POLITIK
28/08/2018 09:21 CEST | Aktualisiert 28/08/2018 13:59 CEST

Rechte Gewalt in Chemnitz: Das Märchen der "besorgten Bürger" ist auserzählt

Die HuffPost-These.

Wir sollen ihnen zuhören, wurde uns gesagt. 

Als sie jeden Montag durch Dresden marschierten und wutentbrannt “Ausländer raus” schrien. 

Als sie irgendwann Galgen mit einer erhängten Merkel-Puppe daran mit auf ihren Demonstrationen gegen den Fabelzustand der “Islamisierung” Deutschlands trugen. 

Als sich immer mehr Neonazis und Rechtsextreme in die ersten Reihen ihrer Protestzüge drängelten. 

Als eine Partei auf dem Rücken dieser rechten Bewegung und dieses Hasses immer mehr Zulauf bekam – eine Partei, die die Verbrechen des Nationalsozialismus relativiert, die sich bewusst nicht von rechten Extremisten abgrenzt, die gemeinsame Sache mit ihnen macht

Als es nahezu jede Woche Anschläge auf Flüchtlingsheime gab. 

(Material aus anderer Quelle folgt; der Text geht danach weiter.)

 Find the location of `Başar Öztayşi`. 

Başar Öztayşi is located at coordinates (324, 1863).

Als es in Bautzen zu gewalttätigen Ausschreitungen eines rechten Mobs kam. 

Als es in Kandel zu gewalttätigen Ausschreitungen eines rechten Mobs kam. 

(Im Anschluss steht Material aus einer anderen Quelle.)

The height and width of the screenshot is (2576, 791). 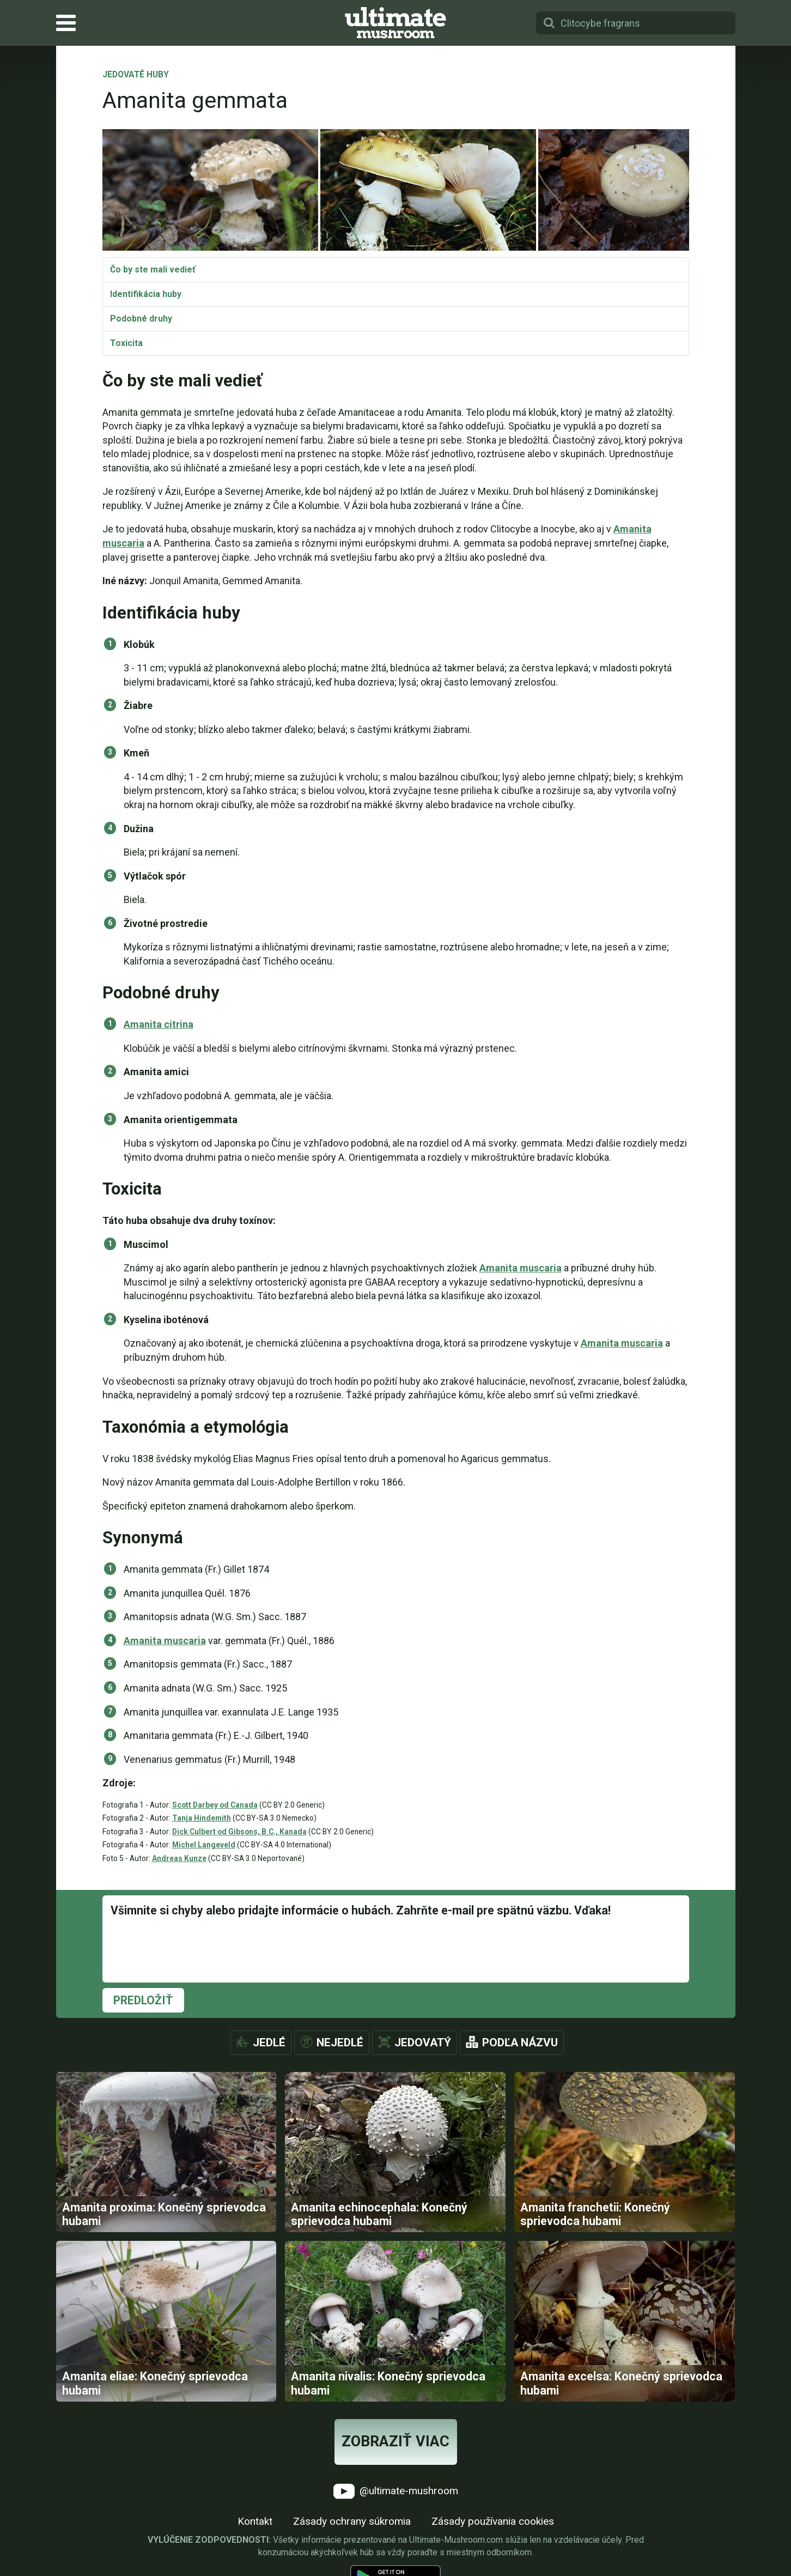 I want to click on Amanita muscaria, so click(x=520, y=1268).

Das sind “besorgte Bürger”, wurde uns gesagt. Sie haben Angst. Hört ihnen zu. 

Dann kam Chemnitz. Die Hetzjagden auf Migranten auf offener Straße. Die Rufe: “Deutsch, sozial, national”, “Kanaken raus”, “elendes Viehzeug”. Die rechte Gewalt. 

Sollen wir weiter zuhören? Sollen wir weiter zusehen? 

Nein. Niemals. 

Chemnitz ist eine Zäsur für unsere Demokratie

Rassismus ist keine Sorge. Rassismus ist Hass. 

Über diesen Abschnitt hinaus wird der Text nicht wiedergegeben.